*THE PROBLEM*:
For each entry, output its words exactly and leave any picture behind.

*DATASET*:

*** Block opens ***

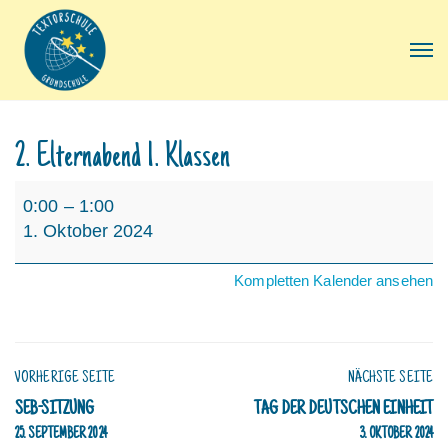
2. Elternabend 1. Klassen
2.
0:00
–
1:00
Elternabend
1. Oktober 2024
1.
Klassen
Kompletten Kalender ansehen
VORHERIGE SEITE
NÄCHSTE SEITE
SEB-SITZUNG
TAG DER DEUTSCHEN EINHEIT
25. SEPTEMBER 2024
3. OKTOBER 2024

*** Block closes ***

*REPLY TO THE TASK*:
2. Elternabend 1. Klassen
2.
0:00
–
1:00
Elternabend
1. Oktober 2024
1.
Klassen
Kompletten Kalender ansehen
VORHERIGE SEITE
NÄCHSTE SEITE
SEB-SITZUNG
TAG DER DEUTSCHEN EINHEIT
25. SEPTEMBER 2024
3. OKTOBER 2024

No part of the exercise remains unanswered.